Court Opinion

ID: 3659763
Source: CourtListenerOpinion
Date Created: 2016-07-06 06:11:44.974856+00
Date Added: 2024-06-11T14:19:43.599648
License: Public Domain

If the jury are satisfied that the defendant has caused the nuisance as stated by the plaintiff, they should assess damages for the time elapsed since the commencement of the former action to the commencement of the present one; but the damages are usually light, bcause [because] the action may be repeated for every continuance of the nuisance after a former action.
Verdict for £ 3.
NOTE BY REPORTER. — I cannot think the directions concerning the damages correct, because if the keeping up of the nuisance will afford more profit to the wrong-doer than the small damages assessed by a jury, he will keep it up forever, and thus one individual will be enabled to take from another his property against his consent, and detain it from him as long as he pleases.

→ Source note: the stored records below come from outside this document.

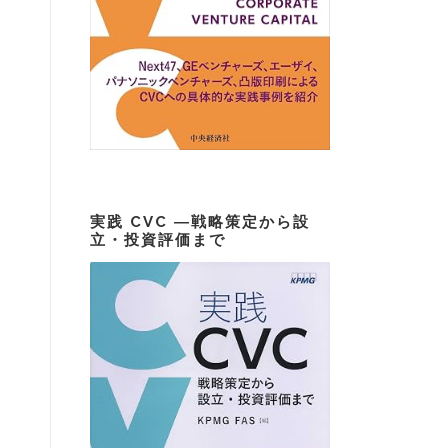
実践 CVC ―戦略策定から設
立・投資評価まで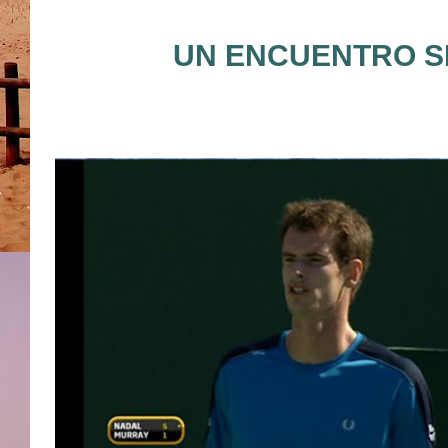
UN ENCUENTRO S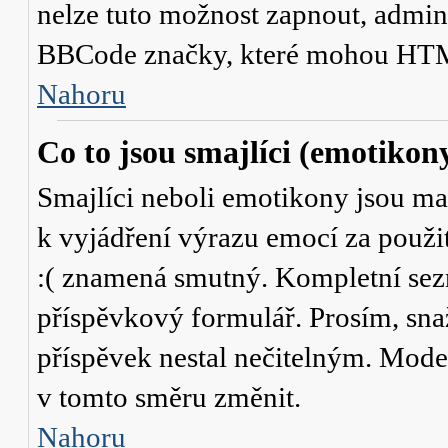
nelze tuto možnost zapnout, admini
BBCode značky, které mohou HTM
Nahoru
Co to jsou smajlíci (emotikon
Smajlíci neboli emotikony jsou mal
k vyjádření výrazu emocí za použit
:( znamená smutný. Kompletní sez
příspěvkový formulář. Prosím, snaž
příspěvek nestal nečitelným. Mode
v tomto směru změnit.
Nahoru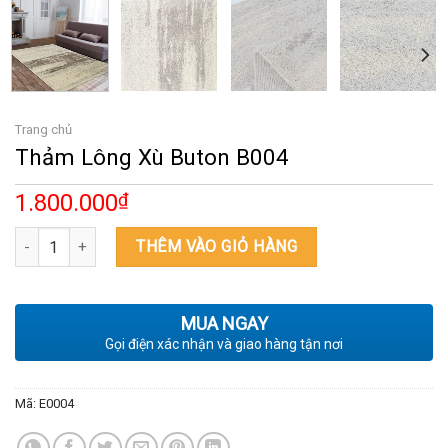
Trang chủ
Thảm Lông Xù Buton B004
1.800.000
₫
Thảm Lông Xù Buton B004 số lượng
THÊM VÀO GIỎ HÀNG
MUA NGAY
Gọi điện xác nhận và giao hàng tận nơi
Mã:
E0004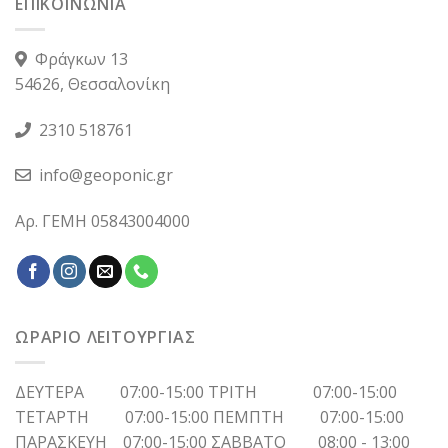
ΕΠΙΚΟΙΝΩΝΙΑ
Φράγκων 13
54626, Θεσσαλονίκη
2310 518761
info@geoponic.gr
Αρ. ΓΕΜΗ 05843004000
ΩΡΑΡΙΟ ΛΕΙΤΟΥΡΓΙΑΣ
ΔΕΥΤΕΡΑ 07:00-15:00 ΤΡΙΤΗ 07:00-15:00
ΤΕΤΑΡΤΗ 07:00-15:00 ΠΕΜΠΤΗ 07:00-15:00
ΠΑΡΑΣΚΕΥΗ 07:00-15:00 ΣΑΒΒΑΤΟ 08:00 - 13:00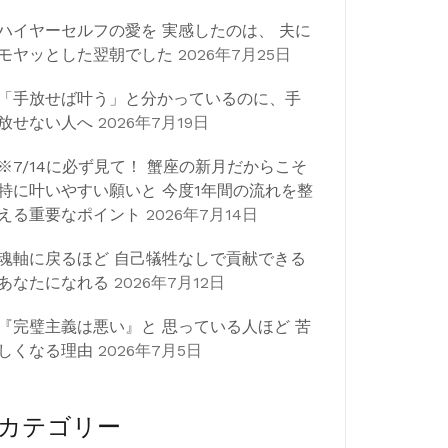
ハイヤーセルフの愛を 実感したのは、 夫に
モヤッとした翌朝でした
2026年7月25日
「手放せば叶う」と分かっているのに、手
放せない人へ
2026年7月19日
※7/14に必ず見て！ 蟹座の新月だからこそ
特に叶いやすい願いと 今度1年間の流れを整
える重要なポイント
2026年7月14日
魂軸に戻るほど 自己犠牲なしで貢献できる
あなたになれる
2026年7月12日
『完璧主義は悪い』と 思っている人ほど 苦
しくなる理由
2026年7月5日
カテゴリー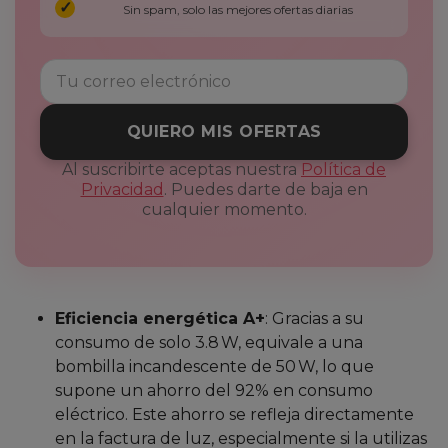
Sin spam, solo las mejores ofertas diarias
QUIERO MIS OFERTAS
Al suscribirte aceptas nuestra
Política de
Privacidad
. Puedes darte de baja en
cualquier momento.
Eficiencia energética A+
: Gracias a su
consumo de solo 3.8 W, equivale a una
bombilla incandescente de 50 W, lo que
supone un ahorro del 92% en consumo
eléctrico. Este ahorro se refleja directamente
en la factura de luz, especialmente si la utilizas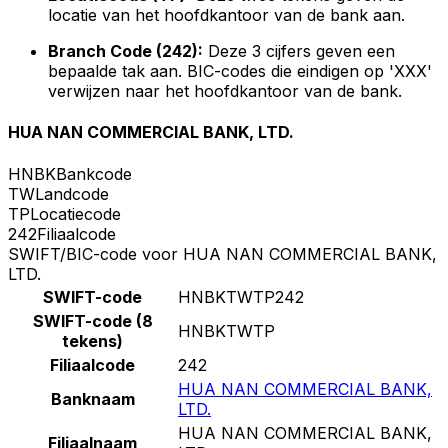
locatie van het hoofdkantoor van de bank aan.
Branch Code (242):
Deze 3 cijfers geven een
bepaalde tak aan. BIC-codes die eindigen op 'XXX'
verwijzen naar het hoofdkantoor van de bank.
HUA NAN COMMERCIAL BANK, LTD.
HNBK
Bankcode
TW
Landcode
TP
Locatiecode
242
Filiaalcode
SWIFT/BIC-code voor HUA NAN COMMERCIAL BANK,
LTD.
SWIFT-code
HNBKTWTP242
SWIFT-code (8
HNBKTWTP
tekens)
Filiaalcode
242
HUA NAN COMMERCIAL BANK,
Banknaam
LTD.
HUA NAN COMMERCIAL BANK,
Filiaalnaam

The damages ought not to be for what the incommoded property is worth, but competent to the purpose in view, that is, a demolition of the erection that occasions the nuisance. Sometimes the profits of such erections, as merchant mills, for instance, are of much greater value in one year than the fee simple of the annoyed property. In such cases the object of the law cannot be obtained but by damages equivalent to the profits gained by the erection, or by damages to such an amount as will render those profits not worth pursuing. See __________ v. Deberry,2 N.C. 248, and the note to that case.